That’s why I loved this article from psychologist Alison Gopnik, who is one of the most respected researchers about the science of raising children. As she notes, too often, middle-class families focus on “parenting” — trying to solve specific problems focused on topics like homework or screen time.

But as Gopnik notes, while these issues certainly concern parents, there’s very little evidence that worrying about these issues will have an impact on how kids turn out. Even more striking, if you look online or ask your Facebook friends for advice about specific topics, you are likely to find totally contradictory suggestions.

But in truth, the fact that there are many different ways to parent our kids is not a bug — it’s a feature. As Gopnik says, there’s strong evidence that suggests that the reason kids are so dependent on their parents is that they need to know how to deal with change, and need to be able to deal effectively to a variety of circumstances. As she argues:

The immediate trigger for human evolution seems to have been a period of unpredictable climate variability in the Pleistocene era. It wasn’t just that the weather got warmer or colder, but that it moved from one extreme to the other in an unpredictable way…

One way that the human species may have evolved to deal with this variability was by nurturing a wide range of children with very different temperaments and abilities. This helped to ensure that someone or other in a new generation would have the skills to cope with the unpredictable and unforeseeable environments that they might face.

In other words, throughout human evolutionary history, the only constant was change. We needed to be able to respond to new situations. Even more importantly, we needed to be resilient, because no situation would be permanent.

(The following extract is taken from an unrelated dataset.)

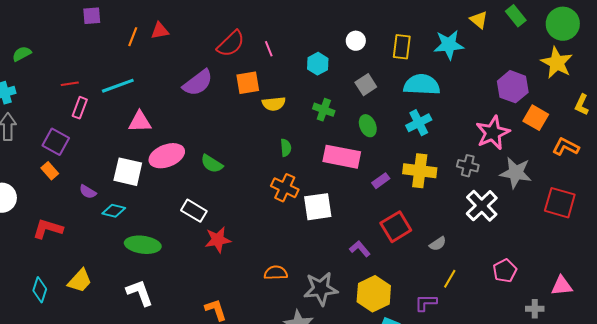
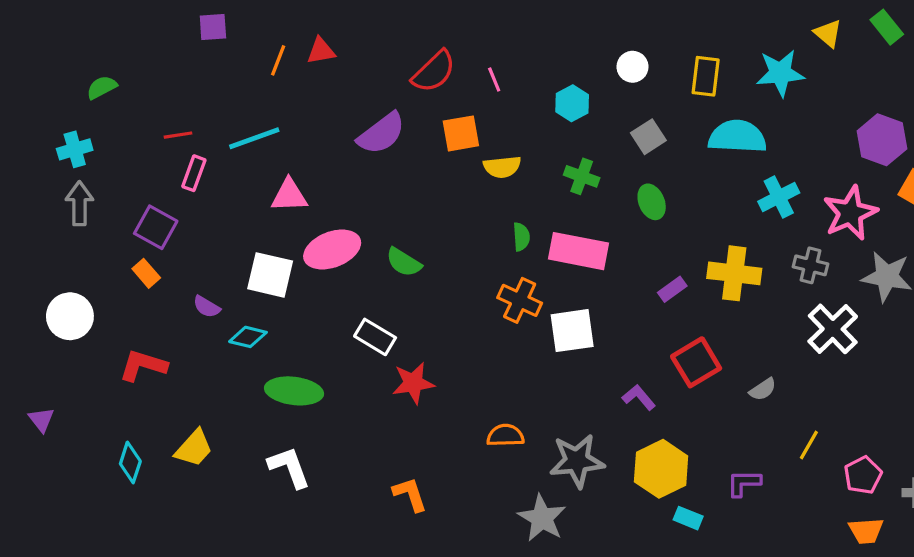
cyan cross: (419, 123) -> (779, 197), moved
pink rectangle: (342, 157) -> (578, 251), moved
pink pentagon: (505, 271) -> (863, 475), moved
yellow line: (450, 279) -> (809, 445), moved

What this also means is that the stress of dealing with “parenting issues” is much more about our stress than our kids’. And that’s why Gopnik argues that

[i]nstead of valuing “parenting,” we should value “being a parent.” Instead of thinking about caring for children as a kind of work, aimed at producing smart or happy or successful adults, we should think of it as a kind of love. Love doesn’t have goals or benchmarks or blueprints, but it does have a purpose. Love’s purpose is not to shape our beloved’s destiny but to help them shape their own…

As individual parents and as a community, our job is not to shape our children’s minds; it is to let those minds explore all the possibilities that the world allows. Our job is not to make a particular kind of child but to provide a protected space of love, safety and stability in which children of many unpredictable kinds can flourish.

So as my wife and I muddle through the whining, or the lack of sleep, or how to keep our son from pulling DVDs off the shelf, what truly comforts me is a classic story from Jewish folklore. King Solomon was searching search for a magic ring that makes a happy person sad and a sad person happy. He is given a ring with three Hebrew words on it: gam zeh ya’avor, “this, too, shall pass.”

I love this quote, because knowing that the potty training and the sunscreen wrestling match will eventually end makes me happy. But I also sadly know that my kids’ snuggles, my daughter pretending to be an Olympic gymnast, and my son’s each new “first” will pass, too.

Thousands of years of human evolution has trained our kids to know whatever happens, it shall pass. But sometimes, as a parent, I’m the one who truly needs that reminder.